Methods: We choose the guinea pig as animal model. Cartilage was taken from the concha, chondrocytes were isolated and cultivated. Before seeding the cells onto the polyethylene, labeling was done by mixing the cells with two different markers: ENDOREM® and fluidMAG®. After two further weeks in vitro-culture, the specimens were incubated with a fluorescence marker for 48 hours. We choose the frontal scull of the donor-animals for implantation of the specimens. Unlabeled cell-seeded samples were implanted as a control.

MRI investigations were done1 week, as well as 1, 2 and 4 months after implantation. After 2 or 4 month the specimens with the surrounding tissue were removed for histological examination.

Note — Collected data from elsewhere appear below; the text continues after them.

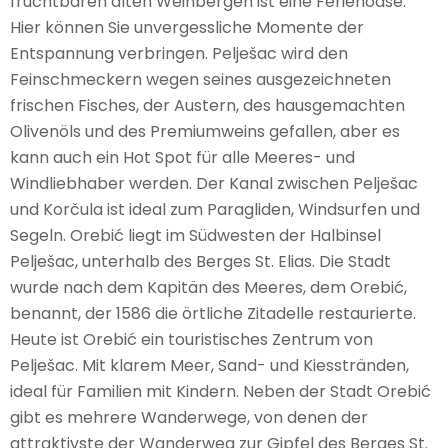
fruchtbaren alten Weinbergen ist eine Ferienoase.
Hier können Sie unvergessliche Momente der
Entspannung verbringen. Pelješac wird den
ANFRAGE SENDEN
Feinschmeckern wegen seines ausgezeichneten
frischen Fisches, der Austern, des hausgemachten
Olivenöls und des Premiumweins gefallen, aber es
kann auch ein Hot Spot für alle Meeres- und
Windliebhaber werden. Der Kanal zwischen Pelješac
und Korčula ist ideal zum Paragliden, Windsurfen und
Segeln. Orebić liegt im Südwesten der Halbinsel
Pelješac, unterhalb des Berges St. Elias. Die Stadt
wurde nach dem Kapitän des Meeres, dem Orebić,
benannt, der 1586 die örtliche Zitadelle restaurierte.
Heute ist Orebić ein touristisches Zentrum von
Pelješac. Mit klarem Meer, Sand- und Kiesstränden,
ideal für Familien mit Kindern. Neben der Stadt Orebić
gibt es mehrere Wanderwege, von denen der
attraktivste der Wanderweg zur Gipfel des Berges St.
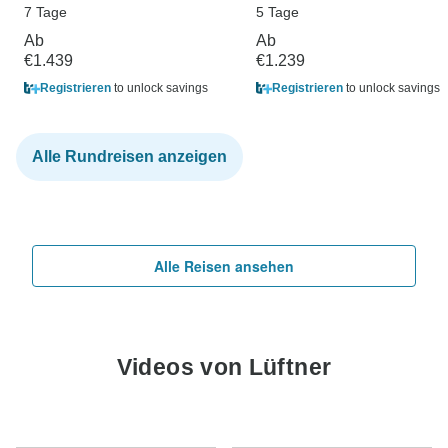
7 Tage
5 Tage
Ab
Ab
€1.439
€1.239
Registrieren
to unlock savings
Registrieren
to unlock savings
Alle Rundreisen anzeigen
Alle Reisen ansehen
Videos von Lüftner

Results: The presence of Iron-particles caused a signal intensity reduction in MRI. In contrast the identification of the unlabeled control was more difficult. The follow-up during 4 months showed a nearly unchanged intensity of the MRI-signals. The histological examinations revealed the presence of iron-labeled cells near the implant independent from the label and retention-time of the implants. The iron-nano-particles were incorporated into the cells. But the distribution of the labeled cells in the surrounding of the implant was inhomogeneous.

The fluorescence signal was detectable after 2 months in histological sections, but only very weak after 4 months.

Conclusions: Chondrocytes tolerate a labeling with iron-nano-particles and a fluorescence marker.

Labeling with iron-nano-particles was a qualified method to detect in vitro cultivated autologous cells in their natural environment in vivo by MRI up to four months.

Labeling with iron-nano-particles allows to distinguish the inserted cells from their environment by histological staining.

The fluorescence-signal was detectable after 2 month only.